Manuscript Road Trip: Carolina on my Mind

The Flight into Egypt, Walters Art Museum, MS W.188, f.112r

The Flight into Egypt, Walters Art Museum, MS W.188, f.112r

Thanks to the sleuthing and expertise of University of South Carolina English professor Scott Gwara, every manuscript in the state of South Carolina has been catalogued and imaged, and all of the resulting metadata has been gathered into a very useful and comprehensive website titled Pages from the Past. In addition to publishing A Census of Medieval Manuscripts in South Carolina Collections, Gwara has also worked to bring scholars together at the University for an annual seminar on the history of book, making South Carolina an important center of manuscript studies in the United States. I urge you to explore the website; you will find leaves from manuscripts that should be familiar to you by now (such as the Llangattock Breviary and the Beauvais Missal), but you will also encounter manuscripts that will certainly be new to you.

After you’ve spent some time exploring manuscripts in South Carolina, join me in North Carolina where we’ll visit UNC and Duke University.

working mapSome of the most picturesque campuses in the United States are in North Carolina. Let’s start at UNC-Chapel Hill, where medieval manuscripts can be found in the Rare Book Collection and in the Ackland Art Museum. My thanks to Claudia Funke (Curator of Rare Books at UNC-Chapel Hill) and Daphne Bissette for arranging for me to have access to images of several of the University’s manuscripts.

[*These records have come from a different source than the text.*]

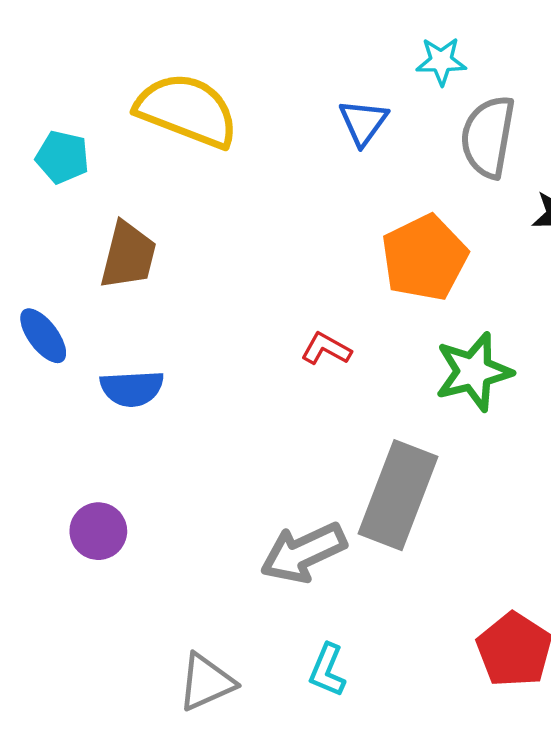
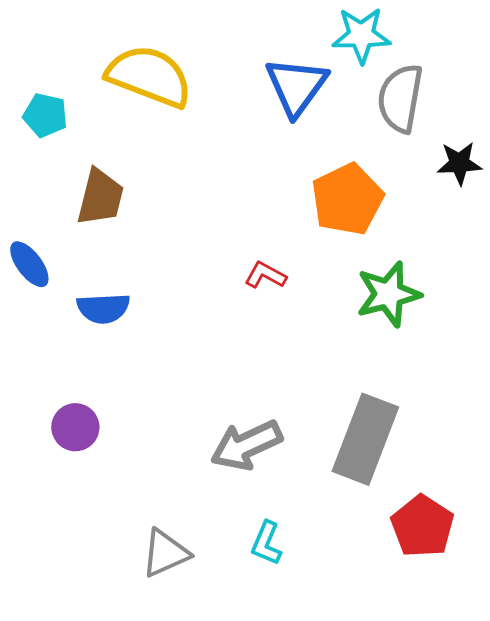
cyan star: (441, 61) -> (361, 35), size x1.4
blue triangle: (363, 122) -> (296, 86), size x1.5
gray rectangle: (398, 495) -> (365, 439), moved

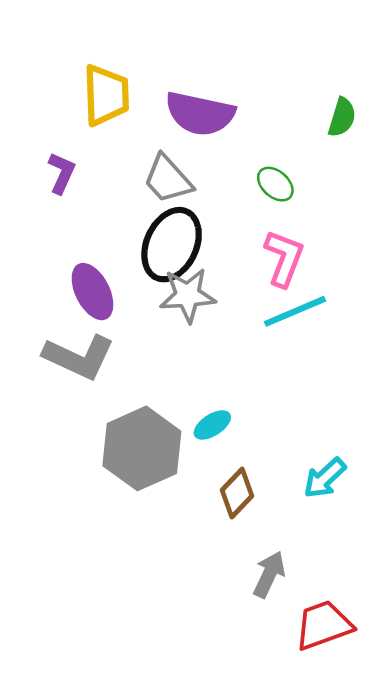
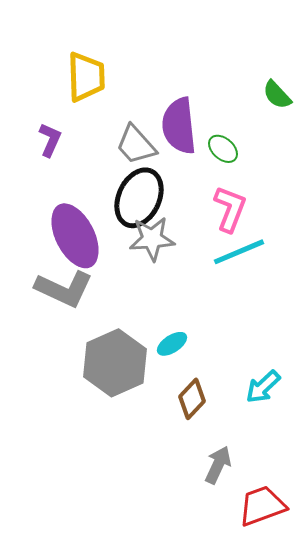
purple semicircle: (200, 114) -> (179, 126), moved, turned 72
green semicircle: (342, 117) -> (277, 95), turned 120
purple ellipse: (92, 292) -> (75, 236), size x1.4

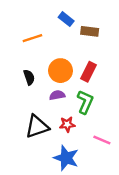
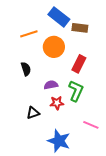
blue rectangle: (66, 19) -> (59, 17), size x1.5
orange circle: (60, 71) -> (54, 47), moved
red star: (67, 124) -> (57, 103), moved
black triangle: (37, 127) -> (33, 113), size x0.6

University of North Carolina, Chapel Hill

University of North Carolina, Chapel Hill

UNC, Chapel Hill, MS 92, f. 1r

UNC Chapel Hill, MS 92, f. 1r

The Wilson Special Collections Library is home to several hundred manuscripts, many of which were included in the Census of Medieval and Renaissance Manuscripts in the United States and Canada and its Supplement (Census II:1907-1909 and Supplement pp. 415-420). I’ve picked a few highlights, starting with this late fifteenth-century Aristotle from Italy (perhaps Florence). The “white-vine” border on the first page is typical of manuscript illumination in Italy during this period.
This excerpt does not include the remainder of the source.